> **PROVIDED INFORMATION**
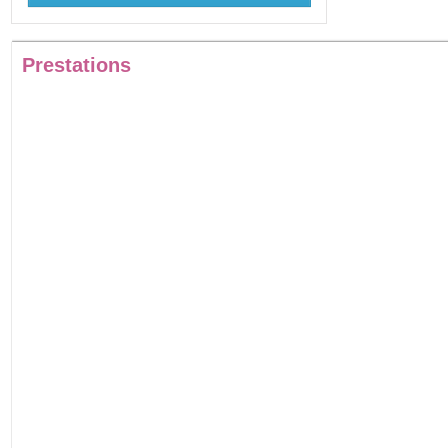
Prestations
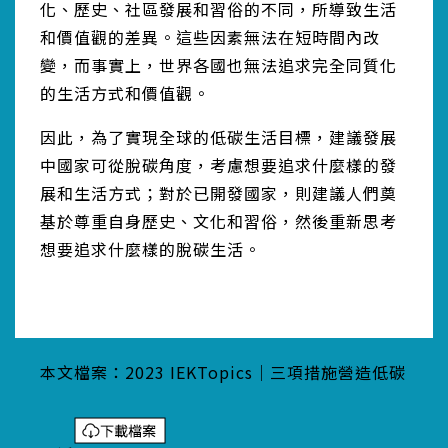
化、歷史、社區發展和習俗的不同，所導致生活
和價值觀的差異。這些因素無法在短時間內改
變，而事實上，世界各國也無法追求完全同質化
的生活方式和價值觀。
因此，為了實現全球的低碳生活目標，建議發展
中國家可從脫碳角度，考慮想要追求什麼樣的發
展和生活方式；對於已開發國家，則建議人們奠
基於尊重自身歷史、文化和習俗，然後重新思考
想要追求什麼樣的脫碳生活。
本文檔案：2023 IEKTopics｜三項措施營造低碳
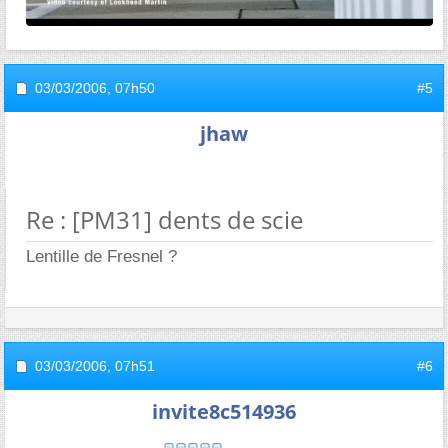
03/03/2006,
07h50
#5
jhaw
Re : [PM31] dents de scie
Lentille de Fresnel ?
03/03/2006,
07h51
#6
invite8c514936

> **WORK REQUEST**
Give the material above again exactly as it stands, minus any images.

> **RESULT OF THIS EXERCISE**
Prestations
化、歷史、社區發展和習俗的不同，所導致生活
和價值觀的差異。這些因素無法在短時間內改
變，而事實上，世界各國也無法追求完全同質化
的生活方式和價值觀。
因此，為了實現全球的低碳生活目標，建議發展
中國家可從脫碳角度，考慮想要追求什麼樣的發
展和生活方式；對於已開發國家，則建議人們奠
基於尊重自身歷史、文化和習俗，然後重新思考
想要追求什麼樣的脫碳生活。
本文檔案：2023 IEKTopics｜三項措施營造低碳
03/03/2006,
07h50
#5
jhaw
Re : [PM31] dents de scie
Lentille de Fresnel ?
03/03/2006,
07h51
#6
invite8c514936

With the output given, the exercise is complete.